Bombardier: «c'est la fin d'une époque et c'est extrêmement malheureux»

Publié le 25/06/2019 à 17:50

Bombardier: «c'est la fin d'une époque et c'est extrêmement malheureux»

Publié le 25/06/2019 à 17:50

Par Martin Jolicoeur

Tandis que les marchés accueillent favorablement la vente à Mitsubishi, les employés cachent mal leur déception.

Tandis que les marchés financiers accueillent favorablement la vente à Mitsubishi du programme d’avions régionaux (CRJ) de Bombardier, ses employés québécois cachent mal leur déception.

«C’est la fin d’une époque et c’est extrêmement malheureux, a réagi David Chartrand,coordonnateur québécois du Syndicat des Machinistes depuis Toulouse (en France), où il multiplie les rencontres de travail avec ses homologues d’Airbus.

La question, dit-il, n’était plus de savoir si, mais quand cette vente aurait lieu. «Maintenant que c’est chose faite, il y a lieu de s’inquiéter pour la suite des choses et de l’impact qu’aura cette nouvelle réalité sur l’ensemble de l’industrie aérospatiale québécoise.»

Ce mardi matin (25 juin 2019), Bombardier a annoncé la vente de son programme d’avions régionaux au conglomérat japonais Mitsubishi Heavy Industries (MHI), pour la somme de 550 millions de dollars US. MHI assume également des passifs d’une valeur approximative de 200M$US.  

En vertu de cette entente, MHI fera l’acquisition des activités de maintenance, de soutien, de remise à niveau, de marketing et de vente des avions CRJ, y compris les activités du réseau de service et de soutien. De son côté, Bombardier s’engage à compléter d’ici 18 mois l’assemblage et la livraison des 42 derniers avions régionaux restants à son carnet de commande. 

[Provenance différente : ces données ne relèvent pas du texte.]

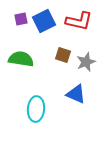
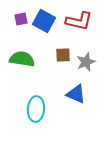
blue square: rotated 35 degrees counterclockwise
brown square: rotated 21 degrees counterclockwise
green semicircle: moved 1 px right
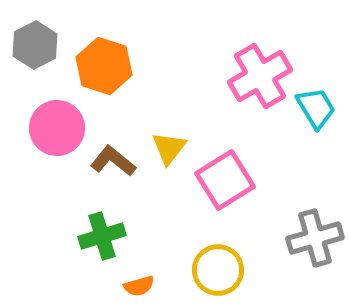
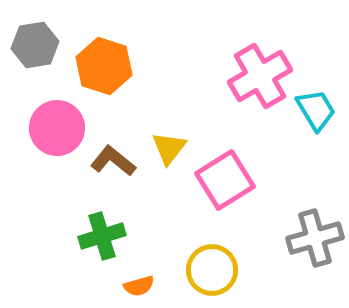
gray hexagon: rotated 18 degrees clockwise
cyan trapezoid: moved 2 px down
yellow circle: moved 6 px left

«C’est plate de voir Bombardier délaisser l’aviation commerciale. Après le Q400, le CSeries, c’est maintenant le CRJ, déplore David Chartrand. Je comprends, c’est certain. Mais en même temps, comme tant d’autres, j’ai de la misère à l’accepter. C’est quand même grâce au CRJ que Bombardier a réussi à se faire une place dans l’industrie de l’aéronautique.»

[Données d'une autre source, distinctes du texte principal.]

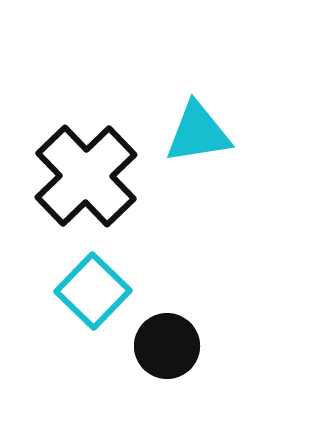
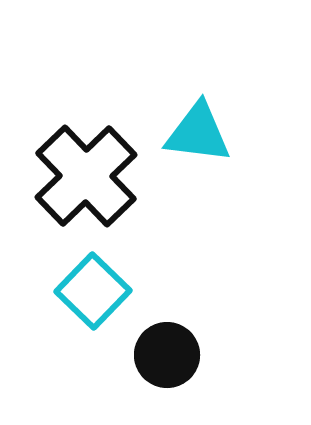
cyan triangle: rotated 16 degrees clockwise
black circle: moved 9 px down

En 1990, se souvient-il, 2200 personnes travaillaient chez Bombardier. Avec l’aide de l’État,  Bombardier s’était lancé dans le secteur quatre ans plus tôt en rachetant les restes de Canadair, alors en faillite. Rapidement, le CRJ  (pour Canadair Regional Jet) fait boule de neige, les commandes explosent, et dix ans plus tard, la division aéronautique de Bombardier compte 8 500 employés et parvient à livrer un nouvel avion régional à chaque journée et demi.

Alain Bellemare, président de Bombardier, a confirmé ce matin la vente du programme CRJ à la japonaise Mitsubishi.

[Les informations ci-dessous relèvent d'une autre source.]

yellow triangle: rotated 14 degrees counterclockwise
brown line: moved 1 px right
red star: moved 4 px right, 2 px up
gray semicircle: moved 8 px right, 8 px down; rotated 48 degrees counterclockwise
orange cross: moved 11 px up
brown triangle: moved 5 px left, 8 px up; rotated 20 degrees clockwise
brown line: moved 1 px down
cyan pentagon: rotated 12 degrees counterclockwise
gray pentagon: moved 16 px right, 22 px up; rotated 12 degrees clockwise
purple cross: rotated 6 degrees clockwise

Ce créneau des avions régionaux de 50 à 100 sièges demeure, mais le CRJ n’a plus la cote. Concentré sur le développement de sa famille d’avions CSeries ces dernières années, la direction de Bombardier a peu à peu cessé d’investir dans son développement, le rendant vulnérable à la concurrence. Tant et si bien qu’aujourd’hui, soutient son vice-président, relations externes, Olivier Marcil, Bombardier en est venu à perdre 2M$ pour chaque appareil vendu (le prix de catalogue du CRJ 900 est de 46,5M$US). 

Tandis que la pdg d’Aéro Montréal, Suzanne Benoit, affirme voir dans cette vente «une formidable opportunité pour la grappe aérospatiale du Québec d’intéresser Mitsubishi à notre savoir-faire», les différents syndicats représentant les employés de l’entreprise québécoise demandent une rencontre au plus vite avec la direction de Mitsubishi. 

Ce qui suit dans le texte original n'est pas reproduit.